Диалог у новогодней ёлки
4 января 2024 г. в 20:02
Засыпать под новогодней ёлкой – это особое, лишь на несколько дней в году, удовольствие. Засыпать в обнимку вдвоем, не на привычной кровати в привычной спальне –на узковатом для диванчике, под красным пледом… и все-таки здесь, непременно в гостиной, и непременно в обнимку вдвоем. Потому что здесь – новогодняя ёлка.
Ёлка все еще пахнет хвоей… и шоколадом от уже распотрошенных конфет, и еще чуть-чуть – нафталином. Ватные игрушки, и стеклянные игрушки, бережно переложенные для сохранности пожелтевшей от времени ватой… в картонной коробке на антресолях среди старых шарфов и поношенных шапок. Хрупкие, тонкие, переливчатые, поблескивающие металлическими оттенками шарики, сосульки и шишки… сколько всего они пережили, и вот – ничего им не сделалось, снова висят на колючих еловых ветках и мерцают, когда гирлянда выхватывает из темноты то белого медведя, то золотую рыбку, то гранатово-красный домик с заснеженной крышей, то зеркально-серебряный дирижабль. Бок у медведя – изумрудно-зеленый. Но зеленый медленно гаснет, и так же медленно – разгорается оранжево-золотой… угасает и он, и в совсем других местах – появляется сапфирово-синий…
- Мишка, а Мишка…
- А?..
Огоньки от гирлянды отражаются в узорах на окнах, и игольчатые морозные ветки тоже делаются искрящимися и синими, а потом – красными, точно гранат. За окном – морозная темнота и, наверное, звезды. И в комнате – темнота, теплая темнота, и переливающаяся огнями елка у самого изголовья.
- Мишка, ты такой красивый, - говорит Эйзенштейн в темноте. – Такой красивый. Я каждый день смотрю на тебя и с трудом верю, что на свете бывает такая красота. В тебе всё совершенно. Ты точно архаический Аполлон, или Рамзес в час победы, или беломраморные Марсы Кановы. Как может живой человек быть настолько прекрасен? В тебе всё – сама Красота и само Совершенство.
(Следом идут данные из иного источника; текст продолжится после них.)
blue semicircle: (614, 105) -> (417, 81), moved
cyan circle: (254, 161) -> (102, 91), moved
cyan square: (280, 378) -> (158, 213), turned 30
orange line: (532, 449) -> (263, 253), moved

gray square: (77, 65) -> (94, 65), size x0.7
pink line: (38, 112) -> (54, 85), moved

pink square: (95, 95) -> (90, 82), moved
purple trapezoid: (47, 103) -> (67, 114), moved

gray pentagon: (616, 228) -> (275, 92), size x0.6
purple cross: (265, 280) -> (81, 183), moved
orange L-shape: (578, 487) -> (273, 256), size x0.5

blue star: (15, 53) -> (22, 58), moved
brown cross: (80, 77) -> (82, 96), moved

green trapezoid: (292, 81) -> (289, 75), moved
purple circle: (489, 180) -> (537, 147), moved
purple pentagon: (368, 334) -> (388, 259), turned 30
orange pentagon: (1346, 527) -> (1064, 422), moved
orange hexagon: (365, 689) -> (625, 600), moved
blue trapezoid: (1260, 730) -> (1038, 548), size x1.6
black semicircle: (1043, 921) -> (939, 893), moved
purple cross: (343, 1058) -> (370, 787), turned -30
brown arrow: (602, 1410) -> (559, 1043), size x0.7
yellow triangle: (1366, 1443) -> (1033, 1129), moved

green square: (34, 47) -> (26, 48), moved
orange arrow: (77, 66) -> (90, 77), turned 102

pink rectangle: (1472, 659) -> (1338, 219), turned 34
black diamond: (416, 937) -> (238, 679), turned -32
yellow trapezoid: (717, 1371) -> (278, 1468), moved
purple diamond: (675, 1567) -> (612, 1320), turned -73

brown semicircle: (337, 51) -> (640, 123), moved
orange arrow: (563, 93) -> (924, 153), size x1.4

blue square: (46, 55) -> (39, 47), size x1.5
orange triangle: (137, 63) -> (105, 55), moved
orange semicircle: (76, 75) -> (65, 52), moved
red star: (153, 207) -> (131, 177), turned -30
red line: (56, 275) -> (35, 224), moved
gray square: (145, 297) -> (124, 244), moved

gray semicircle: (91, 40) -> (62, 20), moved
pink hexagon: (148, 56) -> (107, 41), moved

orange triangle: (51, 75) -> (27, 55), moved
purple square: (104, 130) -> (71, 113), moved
- Я знаю, - говорит Мишка.
Он это действительно знает. И сейчас, в этой пахнущей хвоей и шоколадом темноте с переливами красного, синего, золотого, зеленого цвета, под серебряным дирижаблем, до которого – протянуть руку, и под красным пледом, теплым и шерстяным – и незачем говорить ничего другого. Ни спорить, ни скромничать. Сейчас, вдвоем в обнимку на узком диване – не надо говорить ничего. Только: « я знаю».
И Мишка говорит это.
- Я вас люблю, - говорит Мишка. В темноте чуть касается губами его виска. Это так странно, но волосы у Эйзенштейна мягкие. Очень мягкие. И очень теплые. На крае волос и на выпуклости высокого лба лежит изумрудно-зеленый блик, и когда Мишка касается их губами, наверное, блик переходит и на него. – Очень люблю. – Он легонько дует ему под волосы. У Эйзенштейна волосы вечно торчат как ни попадя. Собственно, они так и растут. Волосы шевелятся от дыхания, и зеленый блик ускользает. Теперь другой блик – рубиново-красный, и он на плече, одетом светлой фланелевою пижамой.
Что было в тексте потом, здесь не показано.